Deus e a diversidade de gêneros
Quando a violência contra homossexuais se reveste de roupagem religiosa, acende o alarme de que se choca o ovo da serpente
Diego Neria Lejárraga, 48, é espanhol. Nasceu mulher. Mas desde criança se sentia homem. Aos 40 anos se submeteu a cirurgias para redesignar sua sexualidade. Virou homem. O padre de sua cidade, Plasencia, acusou-o de “filha do diabo”.

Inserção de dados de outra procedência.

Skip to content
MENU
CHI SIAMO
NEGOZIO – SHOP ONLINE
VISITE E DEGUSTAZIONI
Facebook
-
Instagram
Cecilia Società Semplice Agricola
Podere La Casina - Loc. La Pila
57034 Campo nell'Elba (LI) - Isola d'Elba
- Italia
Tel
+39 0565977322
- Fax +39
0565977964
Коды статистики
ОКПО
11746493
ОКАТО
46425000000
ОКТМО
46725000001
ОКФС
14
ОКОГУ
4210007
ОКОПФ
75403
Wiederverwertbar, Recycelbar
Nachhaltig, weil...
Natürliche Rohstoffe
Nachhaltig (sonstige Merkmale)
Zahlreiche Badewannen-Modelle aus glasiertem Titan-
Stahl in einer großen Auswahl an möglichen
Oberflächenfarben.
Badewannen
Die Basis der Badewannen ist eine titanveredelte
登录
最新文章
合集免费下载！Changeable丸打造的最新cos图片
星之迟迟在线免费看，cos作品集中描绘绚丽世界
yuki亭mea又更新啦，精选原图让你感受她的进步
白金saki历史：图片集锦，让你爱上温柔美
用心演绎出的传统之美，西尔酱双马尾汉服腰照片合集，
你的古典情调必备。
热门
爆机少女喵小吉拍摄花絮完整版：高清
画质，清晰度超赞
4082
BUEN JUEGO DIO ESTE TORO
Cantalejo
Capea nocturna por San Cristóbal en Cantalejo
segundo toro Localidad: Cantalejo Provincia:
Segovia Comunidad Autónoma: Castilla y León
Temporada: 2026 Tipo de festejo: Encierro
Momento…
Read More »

Diego escreveu ao papa Francisco antes do Natal de 2014. Indagou qual o seu lugar na “casa de Deus”. Francisco telefonou duas vezes para ele. Convidou-o a Roma, a 24 de janeiro. Diego, em companhia de sua noiva, foi recebido na casa Santa Marta, onde reside o papa. Francisco demonstrou que a Igreja Católica está aberta à diversidade sexual. Ao sair do encontro, Diego disse sentir uma imensa paz.
O papa abraça a ousadia de Jesus, que defendeu a mulher adúltera do ataque dos fariseus; acolheu Madalena, que portava “sete demônios”, como discípula e primeira testemunha de sua ressurreição; e elogiou a veracidade da samaritana, que estava no sexto marido, e fez dela a primeira apóstola.
O amor e, com ele, a compaixão e a misericórdia, deve soterrar preconceitos e discriminações.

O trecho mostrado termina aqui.